Em suma, boa a estréia da Alemanha. Fez 4x2 em um adversário frágil, comandou o jogo e mostrou que pode ir longe. Como, aliás, é sua tradição.
Cygnus
Oh céus, quem teria zurrado tamanha obviedade? Sim, ele, Malão Bueno, lá pelos 30 minutos da segunda etapa quando o placar do jogo de abertura da Copa do Mundo achava-se em 3x2 para os donos da casa. Será dos piores tormentos intelectuais submeter-se à “narração” do Malão durante o mês de junho. Entretanto, as alternativas não são melhores: ontem assistindo ao VT do treino da seleção brasileira durante a madrugada no canal a cabo SporTV, passei raiva diante do aluvião de bobagens perpetradas por repórteres e comentarias irritantemente obtusos e pedantes. Enfim, o que não tem remédio, remediado está.

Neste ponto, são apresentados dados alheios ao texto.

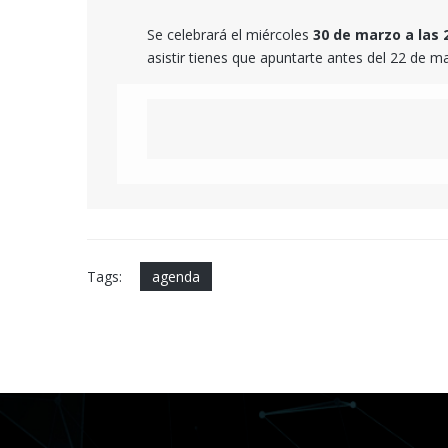
Se celebrará el miércoles
30 de marzo a las 2
asistir tienes que apuntarte antes del 22 de m
Tags:
agenda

Mas sigamos ao que realmente interessa, o futebol: pela partida realizada hoje, pode-se depreender que a Alemanha realizará grande campanha. Claro, seu futebol não é rutilante, daquele que arranca suspiros da torcida pelas jogadas de efeito ou beleza plástica dos lances. O futebol praticado pelo esquadrão ariano é de eficiência, posse de bola e senso coletivo in extremis. Atacando sempre em bloco, empurrando o adversário em direção à sua área, trocando passes com inteligência e mantendo a pelota nos pés no campo do adversário a maior parte do tempo, o time mostra muita organização tática e vigor, além de ser gélido; os jogadores jamais erram por emoção ou ansiedade. O time alemão não é urgente, não é vibrante, não entusiasma amantes de futebol arte. Mas conta com jogadores de satisfatória qualidade técnica e aplicados à filosofia do jogo coletivo. Destaques salientes à primeira vista são as passagens dos alas pelos dois lados do campo, a capacidade de finalização, a meia cancha consistente, inversões freqüentes de bola da direita para a esquerda e vice-versa, e a qualidade de vários bons jogadores, principalmente Schneider, articulador frio e inteligente, de passes precisos e cadencia de jogo constante, e Klose, excelente finalizador, com muita movimentação ofensiva e penetrações de perigo na área adversária.
Contudo, nem tudo são flores na seleção montada por Klinsmann. A defesa é terrivelmente frágil e mal disposta. Jogando em linha, sem o tino para deixar o ataque adversário em posição de impedimento, teve trabalho com o ataque costarriquenho, que foi eficaz marcando os dois gols que foram oferecidos pela escassez de chances criadas. Repito: a solidez do time alemão se erige quando estão com a bola nos pés. Sem ela, a esperança é na marcação na saída de bola; no confronto direto com a defesa, um bom ataque há de levar sempre vantagem.
Em suma, boa a estréia da Alemanha. Fez 4x2 em um adversário frágil, comandou o jogo e mostrou que pode ir longe. Como, aliás, é sua tradição.